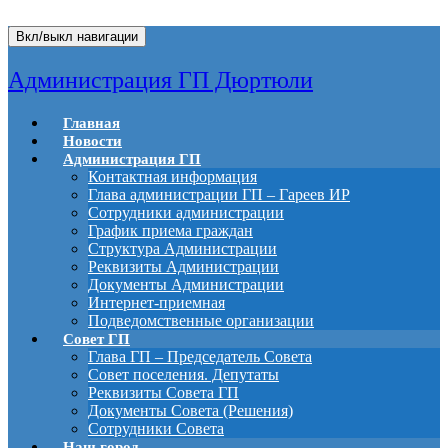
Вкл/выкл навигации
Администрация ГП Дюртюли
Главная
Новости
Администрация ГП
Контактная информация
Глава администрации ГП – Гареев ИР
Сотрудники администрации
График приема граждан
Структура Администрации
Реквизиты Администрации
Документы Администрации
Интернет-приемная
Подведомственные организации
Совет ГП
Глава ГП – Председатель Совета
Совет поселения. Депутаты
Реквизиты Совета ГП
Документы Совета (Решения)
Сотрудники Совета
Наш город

...

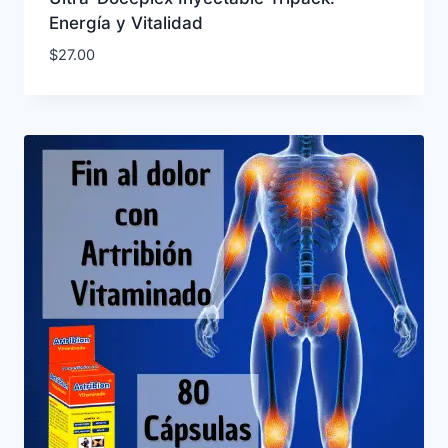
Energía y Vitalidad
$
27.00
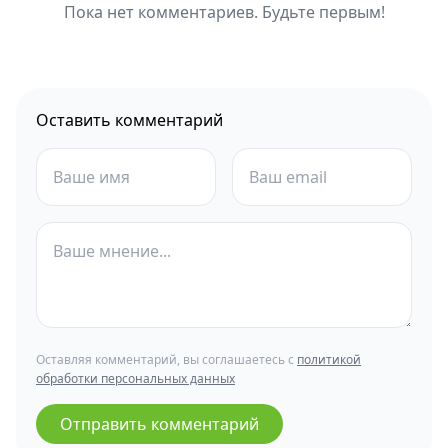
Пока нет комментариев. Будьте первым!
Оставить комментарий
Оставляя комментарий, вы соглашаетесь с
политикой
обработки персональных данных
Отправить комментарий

● Exercise requirements:
Your reply should be one number, the count of lines in the data that include the word "Сотрудники".

● Answer to the problem:
2